What you are asked to do> Your answer should hold only the lines from the one containing "Business Details" through the last line below, copied exactly; pictures stay out.

──────── Supplied records

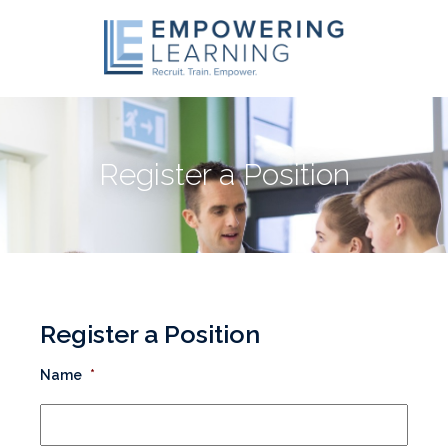
Register a Position
Register a Position
Name
*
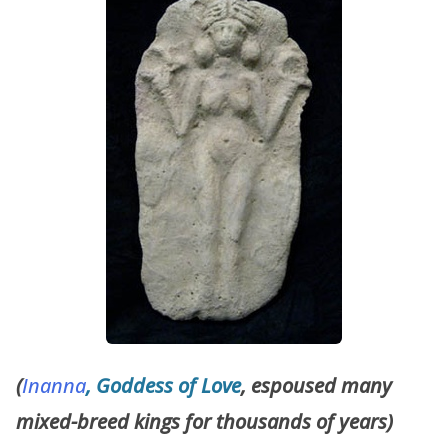
(
Inanna
, Goddess of Love
, espoused many
mixed-breed kings for thousands of years)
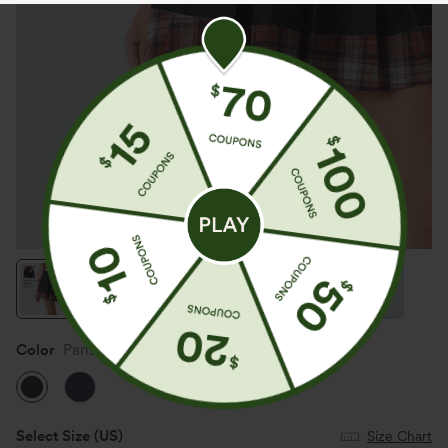
Color
Parisian Night
Select Size
(US)
Size Chart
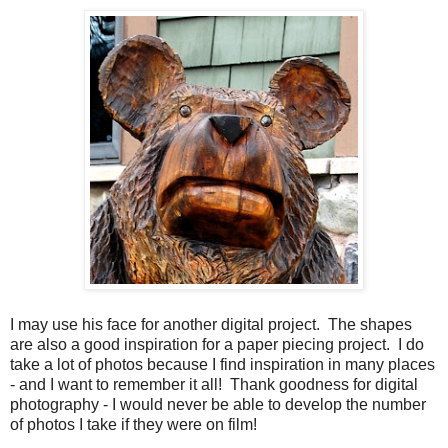
I may use his face for another digital project. The shapes
are also a good inspiration for a paper piecing project. I do
take a lot of photos because I find inspiration in many places
- and I want to remember it all! Thank goodness for digital
photography - I would never be able to develop the number
of photos I take if they were on film!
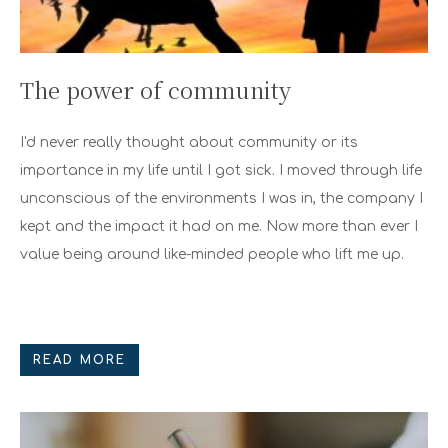
The power of community
I'd never really thought about community or its
importance in my life until I got sick. I moved through life
unconscious of the environments I was in, the company I
kept and the impact it had on me. Now more than ever I
value being around like-minded people who lift me up.
READ MORE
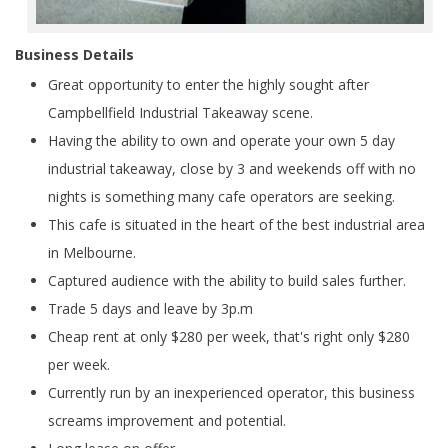
Business Details
Great opportunity to enter the highly sought after
Campbellfield Industrial Takeaway scene.
Having the ability to own and operate your own 5 day
industrial takeaway, close by 3 and weekends off with no
nights is something many cafe operators are seeking.
This cafe is situated in the heart of the best industrial area
in Melbourne.
Captured audience with the ability to build sales further.
Trade 5 days and leave by 3p.m
Cheap rent at only $280 per week, that's right only $280
per week.
Currently run by an inexperienced operator, this business
screams improvement and potential.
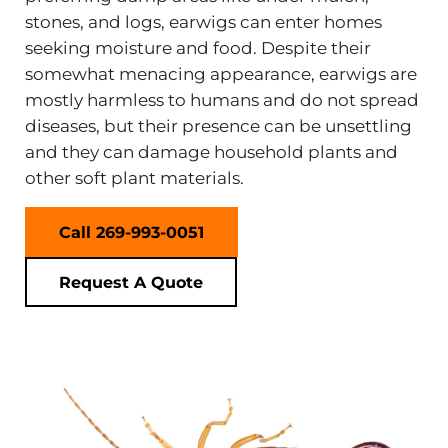
stones, and logs, earwigs can enter homes
seeking moisture and food. Despite their
somewhat menacing appearance, earwigs are
mostly harmless to humans and do not spread
diseases, but their presence can be unsettling
and they can damage household plants and
other soft plant materials.
Call 269-993-0051
Request A Quote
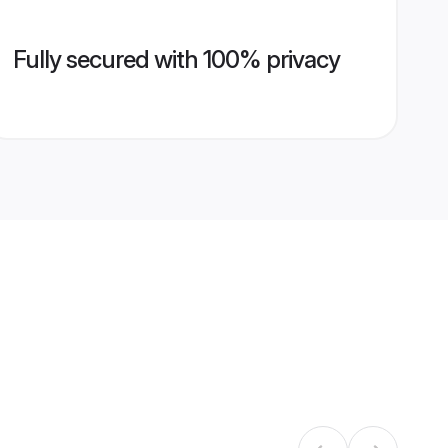
Fully secured with 100% privacy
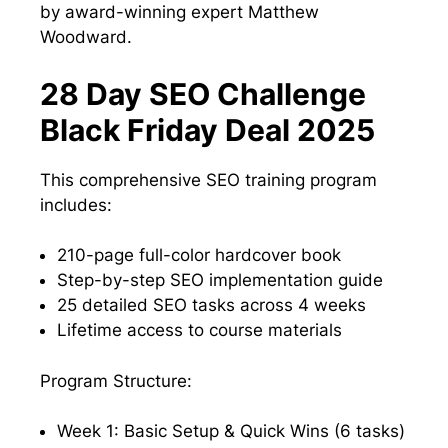
by award-winning expert Matthew
Woodward.
28 Day SEO Challenge
Black Friday Deal 2025
This comprehensive SEO training program
includes:
210-page full-color hardcover book
Step-by-step SEO implementation guide
25 detailed SEO tasks across 4 weeks
Lifetime access to course materials
Program Structure:
Week 1: Basic Setup & Quick Wins (6 tasks)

────────────────

Answer to the problem>
Business Details
Great opportunity to enter the highly sought after
Campbellfield Industrial Takeaway scene.
Having the ability to own and operate your own 5 day
industrial takeaway, close by 3 and weekends off with no
nights is something many cafe operators are seeking.
This cafe is situated in the heart of the best industrial area
in Melbourne.
Captured audience with the ability to build sales further.
Trade 5 days and leave by 3p.m
Cheap rent at only $280 per week, that's right only $280
per week.
Currently run by an inexperienced operator, this business
screams improvement and potential.
stones, and logs, earwigs can enter homes
seeking moisture and food. Despite their
somewhat menacing appearance, earwigs are
mostly harmless to humans and do not spread
diseases, but their presence can be unsettling
and they can damage household plants and
other soft plant materials.
Call 269-993-0051
Request A Quote
Fully secured with 100% privacy
by award-winning expert Matthew
Woodward.
28 Day SEO Challenge
Black Friday Deal 2025
This comprehensive SEO training program
includes:
210-page full-color hardcover book
Step-by-step SEO implementation guide
25 detailed SEO tasks across 4 weeks
Lifetime access to course materials
Program Structure:
Week 1: Basic Setup & Quick Wins (6 tasks)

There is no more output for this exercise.